Even now, urging UN invasions is not something I do lightly. After all, Bush and Blair have cynically used the rhetoric of liberation – albeit only after all other justifications had failed – to excuse their oil grab in Iraq. Sadly, a section of the left, who really should have known better, took these claims at face value.

But there are occasions when only external forces can stop unspeakable brutality against entire ethnic groups. The current events in Darfur are just such an occasion.

That Bush and Blair are doing absolutely nothing to stop the bloodshed underlines just how mendacious their professed concerns for the Iraqi people have been all along, and how monumentally stupid the pro-war left crew have been to take them at face value.

Today the FT reports that Bush has even scuppered legislation that would have encouraged – not mandated, please note, but merely encouraged – measures to put economic pressure on the Sudanese government:

‘Moves in the US Congress to put financial pressure on Sudan to stop the killings in Darfur have been stymied by big business interests and the Bush administration, according to supporters of legislation blocked in the Senate that would have endorsed decisions by US states to divest from companies involved in Sudan.

‘Tens of billions of dollars in equity are at stake, mostly of non-US companies and including two listed Chinese energy giants involved in Sudan's rapidly growing oil industry which fuels the military with arms and other supplies.

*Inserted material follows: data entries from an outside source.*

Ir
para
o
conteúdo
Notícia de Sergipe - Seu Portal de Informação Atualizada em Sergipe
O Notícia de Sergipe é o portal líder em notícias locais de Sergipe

‘While giving rhetorical backing to anti-genocide protests staged around the world yesterday, Democrats and Republicans admitted that a new watered-down draft of the Darfur Peace and Accountability Act was further evidence of US unwillingness as well as inability to take decisive action …

‘In June New Jersey became the first state to divest fully public funds from foreign companies linked to Sudan, selling $2.16bn (£1.1bn) of stock. Maine, Oregon, Illinois and Connecticut have also passed divestment legislation, as have many universities with billions of dollars in endowments …

‘On the other side, the National Foreign Trade Council, a US lobby group representing big industries, is fighting the campaign and has sued Illinois.

‘Bill Reinsch, president of the NFTC, says the principle is simple: "The president of the United States runs foreign policy; the mayor of Berkeley does not."’

Among the reasons cited by analysts for the White House’s failure to act was Sudan’s oil wealth. Surprise, surprise.

Hey, Harry. Nick. Does Bush’s equivocation on this one read like the actions of the liberator you somehow seem to have convinced yourself he represents?

Incidentally, companies affected by the divestment campaign include PetroChina, Sinopec, ABB, Alstom, Siemens, Schlumberger, Tatneft of Russia, Italy's Finmeccanica, Weir Group of the UK, and Shell.